La Iglesia está inseparablemente unida a Cristo, como el rebaño a su pastor (Cf. Jn 10,16) y como el sarmiento a la vid (15,5), porque su identidad y su misión es la misma que Cristo le ha confiado. La fe en Jesucristo, presente en medio de nosotros, nos reúne a los cristianos en una comunidad de hermanos e hijos de Dios por el bautismo. df

No puede darse en el cristiano una disociación o disyuntiva entre Jesucristo y la Iglesia, como si para ser cristiano bastara con asumir el Evangelio solamente en el ámbito personal excluyendo la comunidad eclesial; ni tampoco sería correcto acentuar los aspectos organizativos de la Iglesia más que el Evangelio de Jesucristo, que ha de ser anunciado, celebrado y vivido personal y eclesialmente. Jesucristo continúa presente en la Iglesia, y ésta es su prolongación en la tierra. En este sentido se comprende cómo Jesucristo es su fundamento sobre el cual la Iglesia debe ser edificada.
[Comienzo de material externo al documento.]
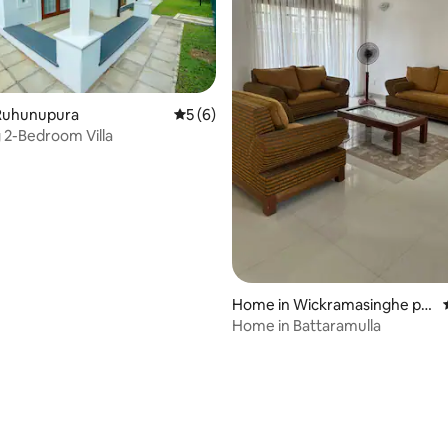
Ruhunupura
5 out of 5 average rating, 6 reviews
5 (6)
2-Bedroom Villa
Home in Wickramasinghe pu
ra, Battaramulla
Home in Battaramulla
 rating, 7 reviews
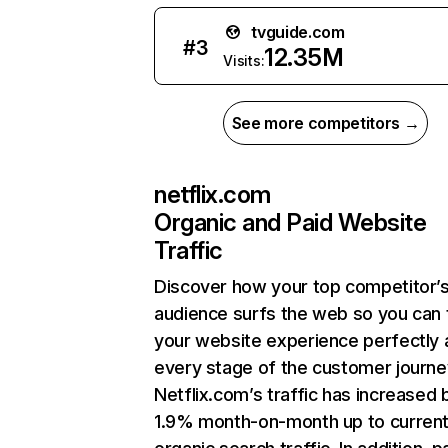
tvguide.com
#
3
12.35M
Visits:
See more competitors →
netflix.com
Organic and Paid Website
Traffic
Discover how your top competitor’
audience surfs the web so you can t
your website experience perfectly 
every stage of the customer journe
Netflix.com’s traffic has increased 
1.9% month-on-month up to curren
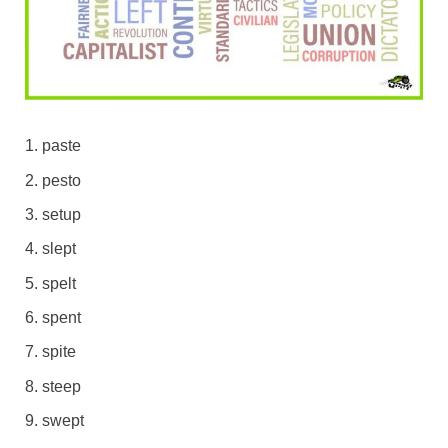
paste
pesto
setup
slept
spelt
spent
spite
steep
swept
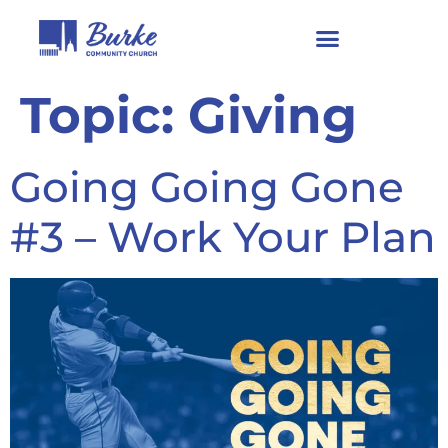
Topic:
Giving
Going Going Gone
#3 – Work Your Plan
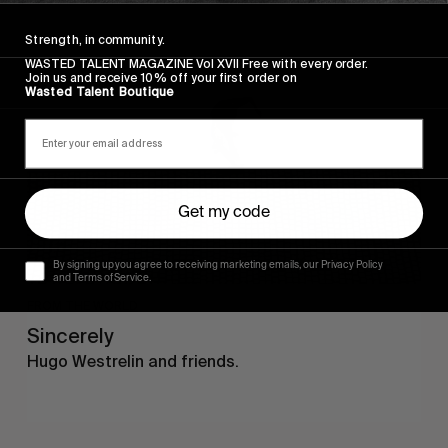
Sincerely
Strength, in community.
WASTED TALENT MAGAZINE Vol XVII Free with every order.
Join us and receive 10% off your first order on
Wasted Talent Boutique
Get my code
By signing up you agree to receiving marketing emails, our Privacy Policy
and Terms of Service.
FROM THE WORLD
Sincerely
Hugo Westrelin and friends.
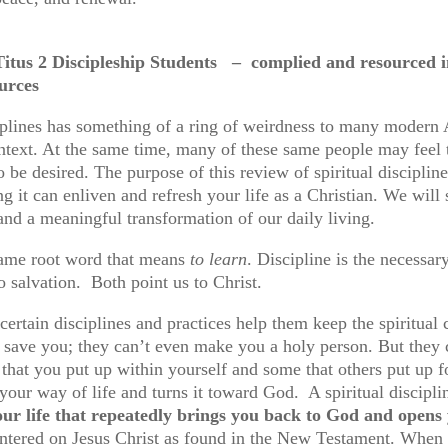
itus 2 Discipleship Students
– complied and resourced in 
b resources
ciplines has something of a ring of weirdness to many modern
ontext. At the same time, many of these same people may feel th
o be desired. The purpose of this review of spiritual disciplin
g it can enliven and refresh your life as a Christian. We will 
e and a meaningful transformation of our daily living.
 same root word that means
to learn
. Discipline is the necessar
o salvation. Both point us to Christ.
 certain disciplines and practices help them keep the spiritual
t save you; they can’t even make you a holy person. But they
 that you put up within yourself and some that others put up 
of your way of life and turns it toward God. A spiritual discipl
your life that repeatedly brings you back to God and opens
ntered on Jesus Christ as found in the New Testament. When Chri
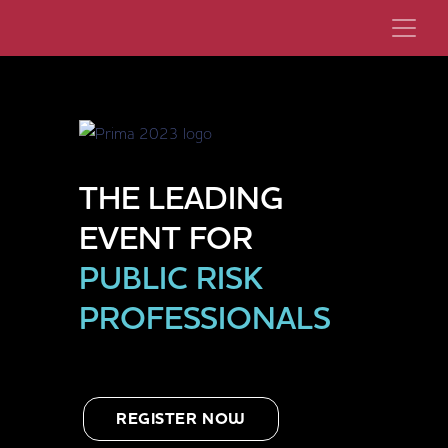
THE LEADING
EVENT FOR
PUBLIC RISK
PROFESSIONALS
REGISTER NOW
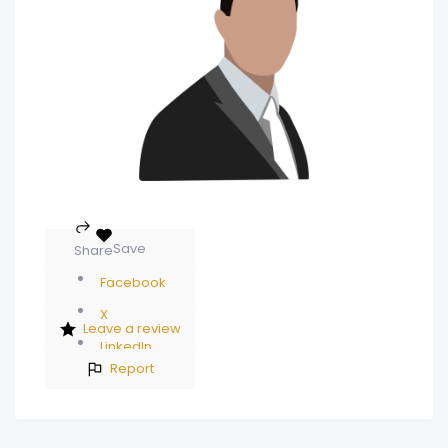
Save
Share
Facebook
X
Leave a review
LinkedIn
Report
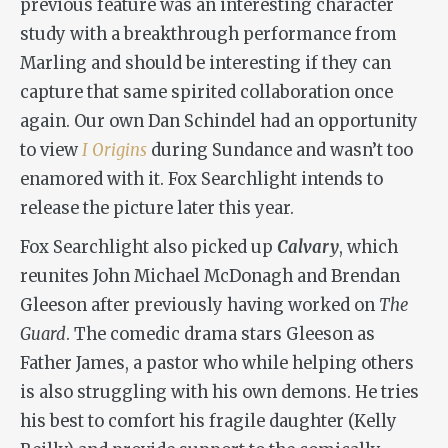
previous feature was an interesting character
study with a breakthrough performance from
Marling and should be interesting if they can
capture that same spirited collaboration once
again. Our own Dan Schindel had an opportunity
to view
I Origins
during Sundance and wasn’t too
enamored with it. Fox Searchlight intends to
release the picture later this year.
Fox Searchlight also picked up
Calvary
, which
reunites John Michael McDonagh and Brendan
Gleeson after previously having worked on
The
Guard
. The comedic drama stars Gleeson as
Father James, a pastor who while helping others
is also struggling with his own demons. He tries
his best to comfort his fragile daughter (Kelly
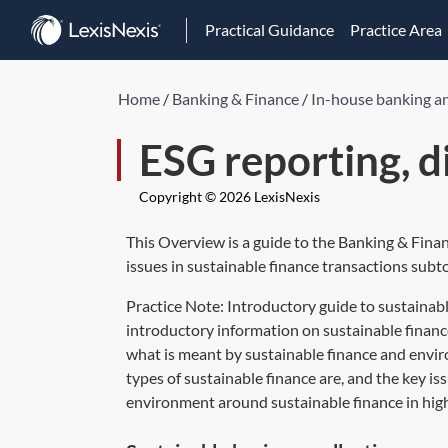
Practical Guidance
Practice Area
Home
/
Banking & Finance
/
In-house banking a
ESG reporting, d
Copyright © 2026 LexisNexis
This Overview is a guide to the Banking & Fina
issues in sustainable finance transactions subto
Practice Note:
Introductory guide to sustainabl
introductory information on sustainable finance
what is meant by sustainable finance and envir
types of sustainable finance are, and the key is
environment around sustainable finance in high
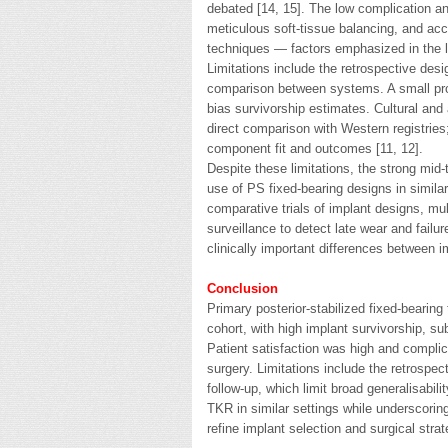
debated [14, 15]. The low complication and 
meticulous soft-tissue balancing, and a
techniques — factors emphasized in the li
Limitations include the retrospective des
comparison between systems. A small propor
bias survivorship estimates. Cultural and
direct comparison with Western registries
component fit and outcomes [11, 12].
Despite these limitations, the strong mid-
use of PS fixed-bearing designs in similar
comparative trials of implant designs, mul
surveillance to detect late wear and failur
clinically important differences between i
Conclusion
Primary posterior-stabilized fixed-bearing
cohort, with high implant survivorship, sub
Patient satisfaction was high and complica
surgery. Limitations include the retrospec
follow-up, which limit broad generalisabi
TKR in similar settings while underscoring
refine implant selection and surgical strat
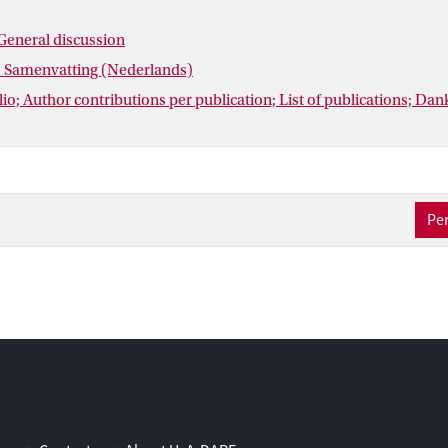
General discussion
: Samenvatting (Nederlands)
io; Author contributions per publication; List of publications; D
Per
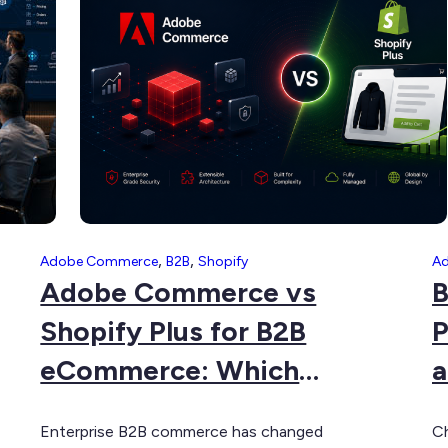
Source
C
to
G
Adobe
Commerce:
The
Complete
Guide
,
,
Adobe Commerce
B2B
Shopify
A
Adobe Commerce vs
B
Shopify Plus for B2B
P
eCommerce: Which
a
Platform Is Right for Your
P
Enterprise B2B commerce has changed
Ch
Business?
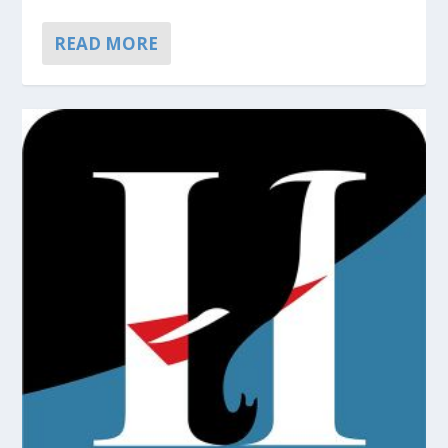
READ MORE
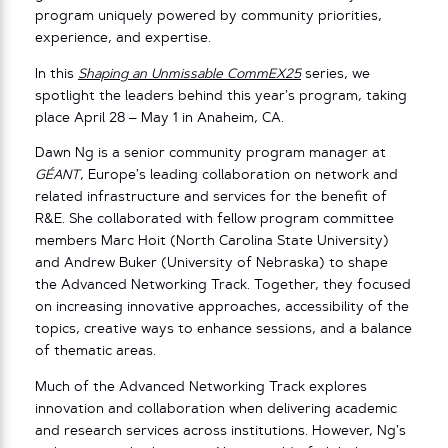
program uniquely powered by community priorities,
experience, and expertise.
In this
Shaping an Unmissable CommEX25
series, we
spotlight the leaders behind this year’s program, taking
place April 28 – May 1 in Anaheim, CA.
Dawn Ng is a senior community program manager at
GÉANT
, Europe’s leading collaboration on network and
related infrastructure and services for the benefit of
R&E. She collaborated with fellow program committee
members Marc Hoit (North Carolina State University)
and Andrew Buker (University of Nebraska) to shape
the Advanced Networking Track. Together, they focused
on increasing innovative approaches, accessibility of the
topics, creative ways to enhance sessions, and a balance
of thematic areas.
Much of the Advanced Networking Track explores
innovation and collaboration when delivering academic
and research services across institutions. However, Ng’s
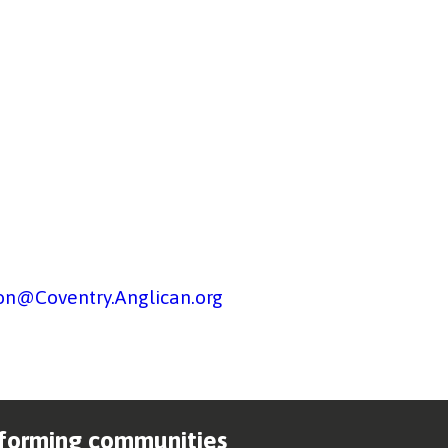
on@Coventry.Anglican.org
forming communities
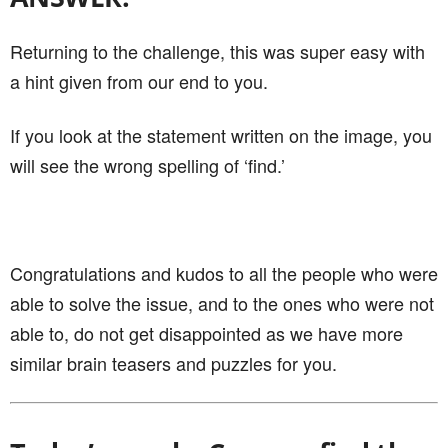
Returning to the challenge, this was super easy with
a hint given from our end to you.
If you look at the statement written on the image, you
will see the wrong spelling of ‘find.’
Congratulations and kudos to all the people who were
able to solve the issue, and to the ones who were not
able to, do not get disappointed as we have more
similar brain teasers and puzzles for you.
3. Un edificio de piedras vivas

El Concilio Vaticano II nos señala que los Apóstoles construyeron la Iglesia sobre ese fundamento que le da solidez y cohesión (LG 6). Por ello, el cartel de este año nos presenta las piedras vivas, que somos todos los cristianos, y todos juntos, bien unidos y apoyados en Cristo, formamos la Iglesia. Es una llamada a todos los cristianos, para que cada uno mire el fundamento que pone, que no puede ser otro que el Hijo de Dios hecho hombre.

Estamos llamados, pues, a ahondar nuestras raíces en Jesucristo, que nos ha confiado el Evangelio en el que se contiene su mensaje de amor, de unidad, de paz, para después anunciarlo con nuestra vida y nuestras palabras. Por ello, necesitamos conocerlo y llevarlo a nuestra vida en privado y en público. El verdadero reto que tenemos todos los cristianos es conocer y comprender a la Iglesia desde Cristo y sólo desde El. Por ello, si ignoramos a Cristo y su mensaje, la imagen de la Iglesia queda totalmente desvirtuada.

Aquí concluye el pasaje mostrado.